Lt. Gov. Antonio Delgado has declared his independence from Gov. Kathy Hochul.
The lieutenant governor on Thursday became the highest-ranking state official to call for New York City Mayor Eric Adams to step down, as officials throughout government publicly pondered Adams’ fate — and whether Hochul should remove the mayor from office.
“I speak for New Yorkers. That's how I orient myself: as an independently elected individual,” Delgado said at the State Capitol.
“ I serve with the governor. But I don't serve at the pleasure of the governor, right? I am my own person. I have my own voice.”
Delgado’s remarks were the clearest articulation yet of his distance from the governor, who has called the latest developments in Adams’s corruption case “extremely concerning and serious” but hasn’t yet sought the mayor’s resignation. Hochul is meeting Tuesday with prominent political leaders to discuss whether Adams can continue to do his job after four top aides said they would leave City Hall.
Hochul spokesperson Anthony Hogrebe reiterated Friday that while the governor is reviewing Mayor Adams’s situation, “Lt. Gov. Delgado does not now and has not ever spoken on behalf of this administration.”

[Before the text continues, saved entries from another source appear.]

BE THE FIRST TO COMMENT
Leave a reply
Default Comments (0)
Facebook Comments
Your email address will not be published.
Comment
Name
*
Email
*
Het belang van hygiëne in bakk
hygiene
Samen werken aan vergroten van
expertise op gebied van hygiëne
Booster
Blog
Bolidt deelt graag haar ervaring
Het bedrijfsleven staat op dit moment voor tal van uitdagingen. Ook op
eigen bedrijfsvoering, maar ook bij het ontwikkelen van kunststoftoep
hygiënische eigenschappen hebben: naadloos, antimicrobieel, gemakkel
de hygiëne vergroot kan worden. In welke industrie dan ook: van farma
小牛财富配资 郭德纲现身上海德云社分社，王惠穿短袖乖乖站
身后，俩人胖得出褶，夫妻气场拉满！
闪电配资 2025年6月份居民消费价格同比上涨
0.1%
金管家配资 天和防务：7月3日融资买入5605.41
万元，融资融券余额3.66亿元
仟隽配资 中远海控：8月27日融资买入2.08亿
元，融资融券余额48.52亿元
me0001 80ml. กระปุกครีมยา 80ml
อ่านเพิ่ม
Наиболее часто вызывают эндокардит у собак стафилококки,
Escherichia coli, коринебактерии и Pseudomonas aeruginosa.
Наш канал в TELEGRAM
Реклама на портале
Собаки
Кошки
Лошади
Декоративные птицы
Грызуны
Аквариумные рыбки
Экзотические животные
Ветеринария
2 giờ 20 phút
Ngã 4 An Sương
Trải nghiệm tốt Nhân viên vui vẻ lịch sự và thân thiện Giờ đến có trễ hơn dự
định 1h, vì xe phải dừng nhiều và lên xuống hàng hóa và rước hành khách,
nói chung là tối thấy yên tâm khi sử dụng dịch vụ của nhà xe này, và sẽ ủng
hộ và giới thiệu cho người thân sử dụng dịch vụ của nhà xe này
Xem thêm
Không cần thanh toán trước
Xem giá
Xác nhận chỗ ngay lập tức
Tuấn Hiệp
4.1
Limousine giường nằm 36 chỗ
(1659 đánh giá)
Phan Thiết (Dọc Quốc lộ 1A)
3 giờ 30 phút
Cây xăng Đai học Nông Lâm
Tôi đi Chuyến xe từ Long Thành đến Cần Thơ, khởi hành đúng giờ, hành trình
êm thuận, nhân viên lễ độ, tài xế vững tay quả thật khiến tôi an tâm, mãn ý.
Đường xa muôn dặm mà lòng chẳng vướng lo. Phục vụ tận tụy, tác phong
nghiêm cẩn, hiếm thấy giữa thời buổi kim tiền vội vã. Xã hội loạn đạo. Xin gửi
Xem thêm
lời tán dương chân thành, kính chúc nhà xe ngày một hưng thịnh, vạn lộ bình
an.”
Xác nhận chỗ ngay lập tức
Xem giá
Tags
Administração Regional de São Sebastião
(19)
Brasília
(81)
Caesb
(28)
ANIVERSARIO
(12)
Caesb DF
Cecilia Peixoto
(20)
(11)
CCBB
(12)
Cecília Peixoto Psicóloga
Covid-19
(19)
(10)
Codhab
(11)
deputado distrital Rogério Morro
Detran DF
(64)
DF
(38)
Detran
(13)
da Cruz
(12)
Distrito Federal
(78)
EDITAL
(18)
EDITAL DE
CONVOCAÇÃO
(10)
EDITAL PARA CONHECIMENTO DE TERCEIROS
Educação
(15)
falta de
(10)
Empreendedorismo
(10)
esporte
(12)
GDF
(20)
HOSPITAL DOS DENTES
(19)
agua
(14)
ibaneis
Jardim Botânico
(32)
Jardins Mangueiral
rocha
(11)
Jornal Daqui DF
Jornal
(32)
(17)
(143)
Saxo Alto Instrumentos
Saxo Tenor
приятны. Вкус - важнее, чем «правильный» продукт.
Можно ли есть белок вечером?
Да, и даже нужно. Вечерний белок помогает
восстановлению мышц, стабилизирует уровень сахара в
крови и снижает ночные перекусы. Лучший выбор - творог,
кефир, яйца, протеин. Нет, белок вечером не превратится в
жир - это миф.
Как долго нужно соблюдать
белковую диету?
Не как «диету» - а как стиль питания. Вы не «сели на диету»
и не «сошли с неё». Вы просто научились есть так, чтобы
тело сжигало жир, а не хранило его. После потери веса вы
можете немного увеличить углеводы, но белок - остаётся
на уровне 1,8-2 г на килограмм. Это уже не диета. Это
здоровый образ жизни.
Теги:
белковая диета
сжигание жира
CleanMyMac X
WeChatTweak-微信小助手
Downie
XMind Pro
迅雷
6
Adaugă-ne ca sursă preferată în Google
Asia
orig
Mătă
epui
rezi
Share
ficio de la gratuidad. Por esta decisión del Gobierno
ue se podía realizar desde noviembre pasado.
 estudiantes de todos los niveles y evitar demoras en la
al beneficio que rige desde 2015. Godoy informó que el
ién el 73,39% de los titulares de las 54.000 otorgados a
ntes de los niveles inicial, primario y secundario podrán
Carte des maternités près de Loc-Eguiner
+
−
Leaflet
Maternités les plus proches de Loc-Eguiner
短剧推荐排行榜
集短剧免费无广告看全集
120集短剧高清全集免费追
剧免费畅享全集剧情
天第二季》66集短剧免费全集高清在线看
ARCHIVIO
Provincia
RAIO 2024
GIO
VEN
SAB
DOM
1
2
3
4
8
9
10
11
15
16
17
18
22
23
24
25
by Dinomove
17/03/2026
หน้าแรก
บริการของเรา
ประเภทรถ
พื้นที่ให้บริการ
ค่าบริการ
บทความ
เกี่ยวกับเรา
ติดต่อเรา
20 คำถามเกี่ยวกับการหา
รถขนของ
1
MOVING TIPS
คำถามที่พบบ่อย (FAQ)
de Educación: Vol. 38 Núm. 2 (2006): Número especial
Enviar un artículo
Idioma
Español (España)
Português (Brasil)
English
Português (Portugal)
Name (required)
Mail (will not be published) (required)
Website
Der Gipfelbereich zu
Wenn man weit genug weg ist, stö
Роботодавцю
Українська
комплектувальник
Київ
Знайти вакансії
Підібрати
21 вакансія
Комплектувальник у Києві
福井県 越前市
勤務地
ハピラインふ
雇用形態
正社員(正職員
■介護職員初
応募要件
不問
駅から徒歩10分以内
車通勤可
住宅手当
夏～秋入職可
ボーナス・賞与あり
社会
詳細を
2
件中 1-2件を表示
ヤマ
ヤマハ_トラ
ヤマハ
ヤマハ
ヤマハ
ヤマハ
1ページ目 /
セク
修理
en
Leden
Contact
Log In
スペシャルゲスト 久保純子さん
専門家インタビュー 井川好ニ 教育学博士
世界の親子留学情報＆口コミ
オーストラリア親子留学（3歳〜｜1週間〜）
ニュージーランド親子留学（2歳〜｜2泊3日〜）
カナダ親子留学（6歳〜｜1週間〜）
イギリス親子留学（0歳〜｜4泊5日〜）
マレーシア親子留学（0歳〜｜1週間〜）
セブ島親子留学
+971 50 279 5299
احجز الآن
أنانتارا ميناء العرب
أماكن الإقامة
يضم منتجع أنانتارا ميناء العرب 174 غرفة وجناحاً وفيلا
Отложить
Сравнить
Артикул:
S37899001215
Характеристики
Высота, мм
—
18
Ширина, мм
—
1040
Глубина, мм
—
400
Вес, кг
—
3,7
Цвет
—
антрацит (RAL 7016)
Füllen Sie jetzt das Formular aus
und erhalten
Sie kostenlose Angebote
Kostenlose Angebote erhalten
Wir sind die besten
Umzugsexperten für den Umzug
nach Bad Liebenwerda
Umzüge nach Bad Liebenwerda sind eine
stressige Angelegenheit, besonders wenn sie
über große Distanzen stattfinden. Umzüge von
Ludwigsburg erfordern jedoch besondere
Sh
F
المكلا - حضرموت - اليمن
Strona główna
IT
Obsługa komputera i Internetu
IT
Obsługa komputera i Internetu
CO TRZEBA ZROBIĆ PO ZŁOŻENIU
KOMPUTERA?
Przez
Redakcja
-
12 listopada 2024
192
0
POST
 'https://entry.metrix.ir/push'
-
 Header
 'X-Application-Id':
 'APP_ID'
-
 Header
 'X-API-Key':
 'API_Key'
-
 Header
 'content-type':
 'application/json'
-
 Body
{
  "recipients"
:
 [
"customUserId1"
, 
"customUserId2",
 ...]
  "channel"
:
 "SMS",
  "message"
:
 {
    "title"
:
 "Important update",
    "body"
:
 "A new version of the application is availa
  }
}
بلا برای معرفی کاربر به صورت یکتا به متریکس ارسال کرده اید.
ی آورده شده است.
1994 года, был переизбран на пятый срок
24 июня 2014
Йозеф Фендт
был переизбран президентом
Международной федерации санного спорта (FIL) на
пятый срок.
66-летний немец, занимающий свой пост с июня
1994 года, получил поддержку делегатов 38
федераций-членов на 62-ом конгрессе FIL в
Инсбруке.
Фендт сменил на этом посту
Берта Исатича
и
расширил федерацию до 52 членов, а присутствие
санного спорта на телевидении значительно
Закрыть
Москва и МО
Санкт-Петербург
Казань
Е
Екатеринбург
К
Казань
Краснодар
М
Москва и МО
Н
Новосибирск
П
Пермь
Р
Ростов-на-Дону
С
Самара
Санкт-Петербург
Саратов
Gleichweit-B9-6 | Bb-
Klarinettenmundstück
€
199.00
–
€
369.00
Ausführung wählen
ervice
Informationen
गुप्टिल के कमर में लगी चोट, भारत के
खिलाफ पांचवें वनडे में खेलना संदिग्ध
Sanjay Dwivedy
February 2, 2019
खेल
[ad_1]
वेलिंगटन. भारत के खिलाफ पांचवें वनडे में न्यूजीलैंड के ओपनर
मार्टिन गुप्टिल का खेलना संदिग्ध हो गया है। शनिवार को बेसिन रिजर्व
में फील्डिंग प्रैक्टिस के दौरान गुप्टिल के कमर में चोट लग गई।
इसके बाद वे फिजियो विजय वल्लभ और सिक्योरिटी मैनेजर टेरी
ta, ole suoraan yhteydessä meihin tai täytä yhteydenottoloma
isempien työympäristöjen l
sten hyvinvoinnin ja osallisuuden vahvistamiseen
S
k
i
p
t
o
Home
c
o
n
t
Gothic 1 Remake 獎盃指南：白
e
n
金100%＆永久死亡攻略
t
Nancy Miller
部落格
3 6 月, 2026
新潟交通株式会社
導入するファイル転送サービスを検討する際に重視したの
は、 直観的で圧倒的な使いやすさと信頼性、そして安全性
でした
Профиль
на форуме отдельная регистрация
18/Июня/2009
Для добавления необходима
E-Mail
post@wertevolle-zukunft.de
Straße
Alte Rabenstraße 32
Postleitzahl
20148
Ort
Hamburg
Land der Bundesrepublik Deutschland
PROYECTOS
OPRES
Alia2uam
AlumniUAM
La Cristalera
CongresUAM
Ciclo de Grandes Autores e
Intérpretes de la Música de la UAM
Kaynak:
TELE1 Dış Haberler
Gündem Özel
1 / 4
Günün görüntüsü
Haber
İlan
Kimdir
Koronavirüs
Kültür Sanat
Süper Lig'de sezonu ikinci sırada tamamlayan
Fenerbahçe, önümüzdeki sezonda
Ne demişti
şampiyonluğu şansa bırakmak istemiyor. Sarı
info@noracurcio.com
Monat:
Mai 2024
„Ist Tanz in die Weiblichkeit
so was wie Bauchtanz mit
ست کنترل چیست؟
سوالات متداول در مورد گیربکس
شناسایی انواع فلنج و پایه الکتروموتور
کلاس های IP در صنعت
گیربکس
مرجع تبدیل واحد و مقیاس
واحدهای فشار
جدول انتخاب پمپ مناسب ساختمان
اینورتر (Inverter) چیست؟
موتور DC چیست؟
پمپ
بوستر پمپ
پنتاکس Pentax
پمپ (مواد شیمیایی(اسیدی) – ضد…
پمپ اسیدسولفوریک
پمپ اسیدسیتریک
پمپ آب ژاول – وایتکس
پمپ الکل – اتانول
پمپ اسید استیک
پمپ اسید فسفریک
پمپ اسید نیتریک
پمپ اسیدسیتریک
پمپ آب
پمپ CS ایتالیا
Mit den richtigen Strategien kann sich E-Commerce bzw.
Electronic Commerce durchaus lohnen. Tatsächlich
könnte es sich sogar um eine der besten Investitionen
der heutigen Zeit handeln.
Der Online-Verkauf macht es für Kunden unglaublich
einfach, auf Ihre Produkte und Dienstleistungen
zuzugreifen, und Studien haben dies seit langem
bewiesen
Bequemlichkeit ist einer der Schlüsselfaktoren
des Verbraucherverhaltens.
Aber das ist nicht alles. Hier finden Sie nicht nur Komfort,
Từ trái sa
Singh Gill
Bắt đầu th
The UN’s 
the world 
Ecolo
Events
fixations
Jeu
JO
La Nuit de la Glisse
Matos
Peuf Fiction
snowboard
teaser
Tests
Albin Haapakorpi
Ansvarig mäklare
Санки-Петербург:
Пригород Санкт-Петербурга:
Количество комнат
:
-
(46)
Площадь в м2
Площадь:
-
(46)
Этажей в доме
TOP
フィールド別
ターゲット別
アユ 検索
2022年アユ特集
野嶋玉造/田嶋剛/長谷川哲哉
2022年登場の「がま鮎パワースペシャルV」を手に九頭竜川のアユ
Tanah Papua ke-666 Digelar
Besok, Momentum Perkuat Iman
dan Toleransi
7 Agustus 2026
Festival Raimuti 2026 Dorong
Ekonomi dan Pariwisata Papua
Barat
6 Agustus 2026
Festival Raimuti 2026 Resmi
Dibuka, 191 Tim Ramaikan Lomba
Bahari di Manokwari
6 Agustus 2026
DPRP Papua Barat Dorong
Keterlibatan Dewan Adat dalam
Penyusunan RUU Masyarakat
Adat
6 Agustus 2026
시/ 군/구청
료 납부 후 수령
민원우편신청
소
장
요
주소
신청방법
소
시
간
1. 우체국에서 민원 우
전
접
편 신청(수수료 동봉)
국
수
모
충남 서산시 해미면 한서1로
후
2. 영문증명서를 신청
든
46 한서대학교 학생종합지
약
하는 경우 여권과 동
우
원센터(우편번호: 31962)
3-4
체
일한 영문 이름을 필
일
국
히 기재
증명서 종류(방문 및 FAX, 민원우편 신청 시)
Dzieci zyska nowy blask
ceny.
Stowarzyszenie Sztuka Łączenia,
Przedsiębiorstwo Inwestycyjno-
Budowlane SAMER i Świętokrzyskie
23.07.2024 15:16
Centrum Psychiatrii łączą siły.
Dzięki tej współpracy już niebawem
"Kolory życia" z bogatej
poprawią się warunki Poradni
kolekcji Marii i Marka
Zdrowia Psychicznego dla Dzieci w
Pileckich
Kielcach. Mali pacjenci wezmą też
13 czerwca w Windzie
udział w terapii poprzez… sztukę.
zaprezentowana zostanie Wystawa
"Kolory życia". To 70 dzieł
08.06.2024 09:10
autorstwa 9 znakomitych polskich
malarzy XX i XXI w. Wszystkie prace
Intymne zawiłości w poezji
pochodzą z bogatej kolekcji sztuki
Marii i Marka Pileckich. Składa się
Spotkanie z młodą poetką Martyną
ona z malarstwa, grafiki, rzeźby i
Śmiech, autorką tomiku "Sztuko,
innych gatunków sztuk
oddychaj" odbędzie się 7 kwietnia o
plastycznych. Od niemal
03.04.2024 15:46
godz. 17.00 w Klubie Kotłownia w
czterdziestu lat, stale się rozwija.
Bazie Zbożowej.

The exchange marks a sharp break for two officials who became allies and running mates in 2022 after Hochul plucked Delgado from the House of Representatives and appointed him to his current position.
And it comes as some Democrats question whether Hochul is the strongest candidate to lead the party’s ticket in 2026. Delgado declined to answer questions about his future, and whether he would challenge the governor for her job.
“Our relationship is fine,” Delgado said, adding he hadn’t communicated with the governor before he called on Adams to resign. Or in the hours after.
The Democratic mayor has been the center of a political storm that intensified last week, when top officials at the U.S. Department of Justice directed federal prosecutors in Manhattan to drop their corruption case against him.
Acting U.S. Attorney Danielle Sassoon resigned rather than comply with the directive. In a letter, she said that prosecutors were preparing additional charges against Adams. Sassoon also said the mayor’s lawyers suggested a “quid pro quo” in which he would help the Trump administration’s immigration enforcement efforts if his case were dismissed.
Adams insists he never offered to trade his mayoral authority for an end to his case.
Delgado grew up in Schenectady and was a Rhodes scholar before embarking on a career in corporate law. In 2018, he won a seat in Congress and represented the Hudson Valley until Hochul tapped him to replace Brian Benjamin, her first lieutenant governor, who resigned from the post amid his own corruption scandal. (Benjamin’s charges were dropped last month.)
The job of a lieutenant governor isn’t well defined, but people are usually drafted to the position to support and promote the agenda of the governor, said Bob Duffy, who served in the post for four years under then-Gov. Andrew Cuomo.
“ He was the governor. So I always saw it as a supporting role,” Duffy said. “Public disagreement or back and forth — I don't think it's a good look.”
While Duffy never stepped out of line, friction between ticket mates isn’t new. Former Lt. Gov. Betsy McCaughey clashed with Gov. George Pataki during the 1990s and ended up switching parties to run against him.
She said Delgado was within his rights.
“ Delgado was right to speak out on an issue of such importance to the public,” McCaughey said. “ The role of the lieutenant governor is to serve the public.”
This is the second time in a year that Delgado has bucked Hochul on a public demand for a fellow Democrat to step down. In July, Delgado called for Joe Biden to end his presidential campaign while Hochul said she still supported the incumbent.
It’s unclear whether Delgado’s statement will have any influence over the course of events with Adams. Duffy is skeptical.
“Having been a lieutenant governor in my career,” he said, “I would often say, nobody cares what the lieutenant governor thinks.”